* [The problem] Write all of the entries out again exactly, but not the images.

(Extracted records)
= Beginning of Section =

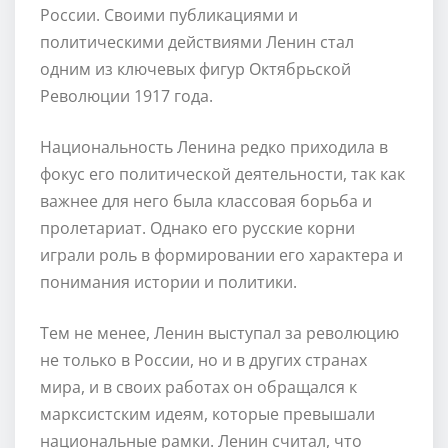
России. Своими публикациями и
политическими действиями Ленин стал
одним из ключевых фигур Октябрьской
Революции 1917 года.
Национальность Ленина редко приходила в
фокус его политической деятельности, так как
важнее для него была классовая борьба и
пролетариат. Однако его русские корни
играли роль в формировании его характера и
понимания истории и политики.
Тем не менее, Ленин выступал за революцию
не только в России, но и в других странах
мира, и в своих работах он обращался к
марксистским идеям, которые превышали
национальные рамки. Ленин считал, что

= End of Section =

* [Written reply]
России. Своими публикациями и
политическими действиями Ленин стал
одним из ключевых фигур Октябрьской
Революции 1917 года.
Национальность Ленина редко приходила в
фокус его политической деятельности, так как
важнее для него была классовая борьба и
пролетариат. Однако его русские корни
играли роль в формировании его характера и
понимания истории и политики.
Тем не менее, Ленин выступал за революцию
не только в России, но и в других странах
мира, и в своих работах он обращался к
марксистским идеям, которые превышали
национальные рамки. Ленин считал, что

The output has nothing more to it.